Tuesday, December 11, 2007

Creationism? No....Pastafarianism!

In a recent op-ed piece in the NY Times, the Texas Education Industry became the next state to take a step towards the teaching of creationism (God created everything, scientists are wrong) in schools. Christine Corner, the state's top science education expert, was fired from her job after forwarding an email to her colleagues about a pro-evolution group having a forum on the matter. Now in difficult times like these, it is time that we see the light. The light being shown from his noodly appendage. No...I'm not talking about god, but I am speaking about the Flying Spaghetti Monster (FSM for short).
Many of you may be asking yourselves what the Flying Spaghetti Monster is. Well it's quite simple really, the FSM is the god for the up and coming religion of Pastafarianism. This FSM planted evidence for evolution all throughout the world just to simply test the faiths of his followers soon after he created the world. As for the other sciences, there is no such thing as gravity, but just his noodly appendages pushing down on all of us to keep us placed on his planet.
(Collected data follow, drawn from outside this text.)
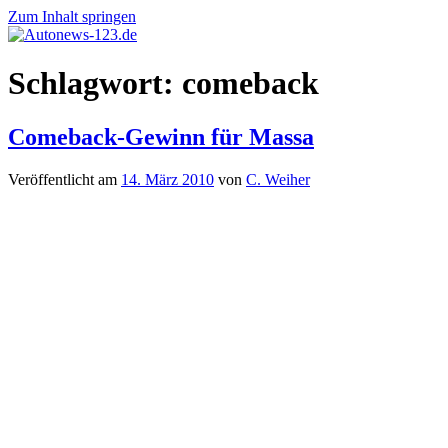
Zum Inhalt springen
Autonews-
Autonews
Schlagwort:
comeback
123.de
mit
Charme
Comeback-Gewinn für Massa
Veröffentlicht am
14. März 2010
von
C. Weiher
Also, when you go to heaven, you will see that it strictly contains beer volcanoes and a stripper factory.
Now in truth, the Flying Spaghetti Monster is not real, and to be completely blunt, neither is creationism. Both are made up, the only difference is that while creationism was made up as a response to evolution, Pastafarianism was made up as a response to the Kansas school board deciding to teach creationism in its science curriculum. The book's author, Bobby Henderson, wrote it as a satire to the absurdity of creationism saying to the school board in a Colbert-esque fashion, that I think we can all look forward to the time when these three theories are given equal time in our science classrooms across the country, and eventually the world; One third time for Intelligent Design, one third time for Flying Spaghetti Monsterism, and one third time for logical conjecture based on overwhelming observable evidence. Just because one is believe by more people in higher positions, does that really make it any more true?